What solution are you looking for?
DB_file is stated as optional in SpamAssassin's INSTALL file:
- DB_File (from CPAN, included in many distributions)
Used to store data on-disk, for the Bayes-style logic, TxRep, and
auto-whitelist. *Much* more efficient than the other standard Perl
database packages. Strongly recommended.
And it does state that you'll need it for "Bayes-style logic" (ie: training). However, training is not required to run SpamAssassin.
DB_File is perl's module for accessing berkdb.
DB_File is a module which allows Perl programs to make use of the facilities provided by Berkeley DB [...]
(virtual/perl-DB_File just requires that dev-lang/perl have USE="berkdb" set.)
Real problem is that USE=berkdb needs to be enabled on dev-lang/perl, or you need to use MySQL/PostgreSQL in order to have a Bayes DB.
I'm still not following what the issue or desired solution is.
If you want berkdb storage, you set berkdb (which then propagates +berkdb to dev-lang/perl via virtual/perl-DB_File, right?).
If you want SQL storage, you set of the SQL flags.

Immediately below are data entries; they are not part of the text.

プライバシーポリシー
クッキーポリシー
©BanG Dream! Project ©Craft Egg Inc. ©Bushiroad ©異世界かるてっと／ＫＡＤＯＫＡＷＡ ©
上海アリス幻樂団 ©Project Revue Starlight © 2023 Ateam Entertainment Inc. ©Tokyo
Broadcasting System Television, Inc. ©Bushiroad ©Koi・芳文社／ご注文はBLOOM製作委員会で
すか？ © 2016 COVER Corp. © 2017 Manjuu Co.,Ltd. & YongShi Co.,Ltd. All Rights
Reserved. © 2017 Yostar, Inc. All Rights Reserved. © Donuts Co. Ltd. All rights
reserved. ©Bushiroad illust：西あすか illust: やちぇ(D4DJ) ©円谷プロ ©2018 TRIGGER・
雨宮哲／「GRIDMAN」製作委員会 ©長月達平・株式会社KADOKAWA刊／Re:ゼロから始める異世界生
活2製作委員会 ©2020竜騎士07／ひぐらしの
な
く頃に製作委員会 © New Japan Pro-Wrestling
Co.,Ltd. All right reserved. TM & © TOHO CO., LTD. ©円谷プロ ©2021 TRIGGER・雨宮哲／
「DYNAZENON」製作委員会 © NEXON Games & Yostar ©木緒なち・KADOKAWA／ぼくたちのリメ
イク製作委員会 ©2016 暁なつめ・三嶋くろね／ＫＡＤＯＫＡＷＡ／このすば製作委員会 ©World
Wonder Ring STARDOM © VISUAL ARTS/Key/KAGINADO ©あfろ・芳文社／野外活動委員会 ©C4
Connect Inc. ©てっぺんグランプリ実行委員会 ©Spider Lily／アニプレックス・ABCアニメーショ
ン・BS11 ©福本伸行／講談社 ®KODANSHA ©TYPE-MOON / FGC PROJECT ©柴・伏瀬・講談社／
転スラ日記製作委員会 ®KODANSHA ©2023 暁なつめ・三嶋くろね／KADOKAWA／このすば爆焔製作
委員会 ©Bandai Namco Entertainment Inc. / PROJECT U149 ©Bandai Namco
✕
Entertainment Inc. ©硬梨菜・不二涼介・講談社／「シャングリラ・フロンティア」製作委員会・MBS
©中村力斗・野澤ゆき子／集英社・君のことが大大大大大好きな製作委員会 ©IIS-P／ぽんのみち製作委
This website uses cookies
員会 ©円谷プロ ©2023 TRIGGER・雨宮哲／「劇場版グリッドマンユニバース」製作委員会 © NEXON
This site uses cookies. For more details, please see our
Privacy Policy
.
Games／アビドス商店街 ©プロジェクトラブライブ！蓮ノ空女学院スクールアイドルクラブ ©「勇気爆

If you're the 1% that just wants downloaded rules -- there's nothing that needs to be stored, so you don't have to set any of them.
In my case my setup just broke after upgrading perl, because berkdb is now dropped. You could argue that that's my fault because of the berkdb flag change. I'll buy that, fact remains that the bayesian filter only works with berkdb (not gdbm) and that bayes support unexpectedly broke.
Perhaps something like USE=bayes on spamassassin could have a required use of one or more of berkdb and sql flags. I think the most important change is that by default it worked (because berkdb) and now it doesn't.
(In reply to Fabian Groffen from comment #4)
> Perhaps something like USE=bayes on spamassassin could have a required use
> of one or more of berkdb and sql flags. I think the most important change
> is that by default it worked (because berkdb) and now it doesn't.
@grobian, could I get any input you might have on https://github.com/gentoo/gentoo/pull/21801 ? Thanks.
I think the change suggested in the pull-request makes it explicit that some deps are necessary to enable bayes support.
Since bayes is auto-enabled, I support the +bayes construct. I think none of the required flags are enabled by default though, so it will trigger a choice to be made by the user.
Perhaps, it would be better to also change the defaults in local.cf:
use_bayes 1/0 (based on USE=bayes)
and for SQL perhaps commented out suggestions for:
I recently migrated from db to mysql, which took hours (almost a day) so it isn't a task to be taken lightly.
I guess many people who do not use sa-learn have not noticed that their bayes setup got broken recently, perhaps this ebuild change will also notify them to review their setup.
That pull request doesn't seem to have been well received.
How would you feel instead about a post-install message that warns that bayes support is unavailable if none of the storage USE flags are set?
It just needs a bit more work to actually enable/disable bayes in the config, such that people have to enable bayes explicitly (and then have a db option available).